"Trying to find the latitude and longitude of the nearest pie."
Last Updated on Tuesday, 17 January 2012 11:37 Written by Lisa Anjozian Tuesday, 17 January 2012 00:00

A road trip always begins with at least two elements: a traveler and a conveyance. The traveler may be going solo, the conveyance may be a sedan, and the destination may not necessarily be predetermined. But one thing that is predetermined is the desire, or need, to go somewhere. Another element of a road trip is the search for comforts along the way. This is especially true, and more insistent, the longer the trip is. Certain biological needs must be attended to, and hunger is a powerful force that drives discoveries of country fresh fruit, shoreline crab cocktails, a city’s simmering soups.

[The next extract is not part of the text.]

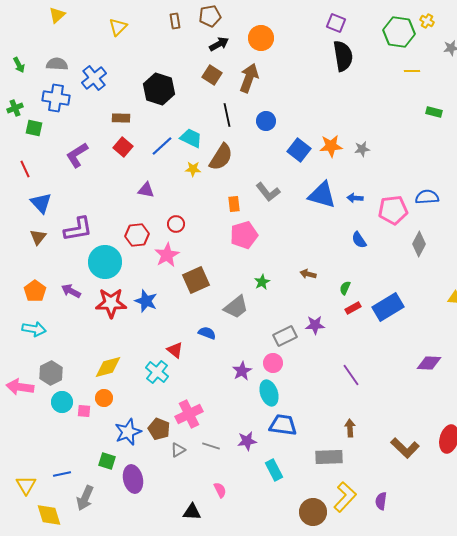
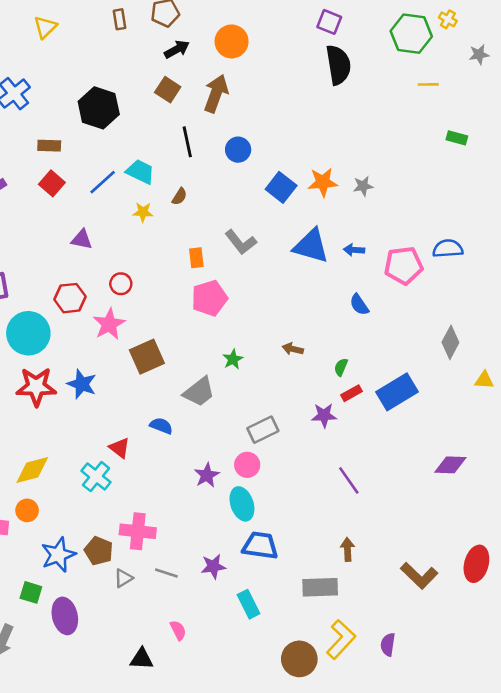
brown semicircle: (221, 157) -> (179, 196), size x0.5
gray diamond: (419, 244) -> (450, 342), moved
purple star: (315, 325) -> (324, 415), moved
pink cross: (189, 414) -> (138, 531), turned 32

Slow travel—relatively slow travel—by car allows you to see the topographical changes that an air travel hopscotch of latitude parallels and lines of meridian doesn’t permit. Slow travel also heightens any craving for quotidian fare that the mind decides is more critical the more miles are traversed. I have discovered this any time I’ve hit the road in the very early morning, hoping to find a roadside establishment where I can secure something as complicated as a cafe latte instead of settling for a cup of joe. Sometimes a barrier appears, such as an ocean, necessitating backtracking. Desire for the juice of a burned bean has contributed to my driving endurance.
Distance—of time and space—from the usual and accessible foods we consume expands like rising yeast dough to fill nearly every corner of our waking thoughts until the craving is finally satisfied through some half-baked idea to drive another 100 miles to a town big enough to have a population that could support a market, a restaurant, a cafe.
Satisfying a food craving is also apparently powerful enough to open a mind previously closed to science. When John Wesley Powell made his first run down the Colorado River in 1869 with some mountain men as part of his geographic expedition team, the mountain men bitterly complained of the delays Powell and his scientists took in making measurements and recording data, and locating lost trails on clear, star-filled nights by dead reckoning. But after sodden and slogging weeks, Powell found one of the mountain men had a change of attitude. In his report on the trip, Powell writes, “While we are eating supper, we very naturally speak of better fare, as musty bread and spoiled bacon are not pleasant. Soon I see Hawkins down by the boat, taking up the sextant, rather a strange proceeding for him, and I question him concerning it. He replies that he is trying to find the latitude and longitude of the nearest pie.”
The desire for crust and confection as a route to exploring the fruits of science.